La lecture de l’arrêt de renvoi se poursuivra lundi, puis le juge entamera vraiment le traitement de cette affaire qui a drainé un nombreux public et suscité une large couverture médiatique.

Dimanche, après la demande de la défense des accusés, dont l’ex-PDG de Sonatrach Mohamed Meziane, de récuser la plainte du Trésor publique, les débats ont été également émaillés par une bataille de procédure. Les avocats de la défense ont en effet demandé purement et simplement  »l’extinction de l’action publique » à l’encontre de leurs mandants. La défense estime qu »’ il n’y a pas de plainte » dans cette affaire.  »Dès lors, on ne peut poursuivre un responsable d’une entreprise publique sans qu’il y ait une plainte de cette entreprise », estime la défense des 15 prévenus. Le juge Reggad avait levé l’audience sur cette offensive de la défense.
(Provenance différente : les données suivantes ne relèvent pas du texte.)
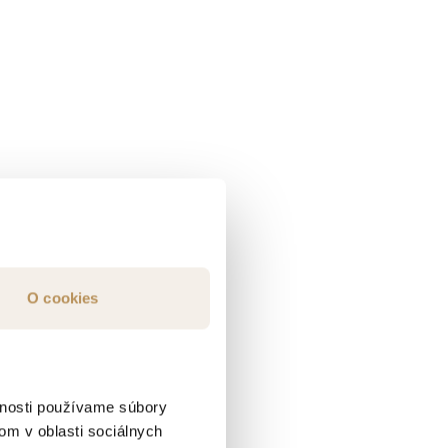
O cookies
vnosti používame súbory
om v oblasti sociálnych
Reporté à deux reprises, ce procès dans lequel sont impliqués 15 personnes dont d’ex-hauts responsables du groupe Sonatrach et quatre sociétés étrangères pour des faits liés à la « corruption » a débuté avec la présence de 82 témoins, alors que 2 autres sont morts. 26 témoins sont absents et trois mandats d’amener ont été délivrés pour trois autres témoins dans cette affaire qui a éclaboussé le groupe pétrolier algérien.

Les accusés dont sept sont en détention doivent répondre des chefs d’inculpation de « commandement d’une association de malfaiteurs, passation de marchés en violation de la législation et du règlement, octroi d’avantages injustifiés au profit d’autrui et augmentation des prix lors de la passation des marchés ». Ils sont également poursuivis pour « corruption, dilapidation de deniers publics, abus de fonction et blanchiment d’argent ».

Selon l’arrêt de renvoi, les faits portent sur cinq (5) marchés frauduleux d’une valeur de 1.100 milliards de centimes accordés par l’ex PDG de Sonatrach, Mohamed Méziane, au groupe allemand Contel Algérie Funkwerk Pletarc dans le cadre d’un projet d’acquisition d’équipements de télésurveillance et de protection électronique des complexes du groupe pétrolier à travers le pays.

Ces contrats ont été accordés dans le cadre du gré à gré en contrepartie d’actions acquises au profit des deux fils du patron de Sonatrach Fawzi et Réda Méziane dans le groupe Contel, selon l’arrêt de renvoi.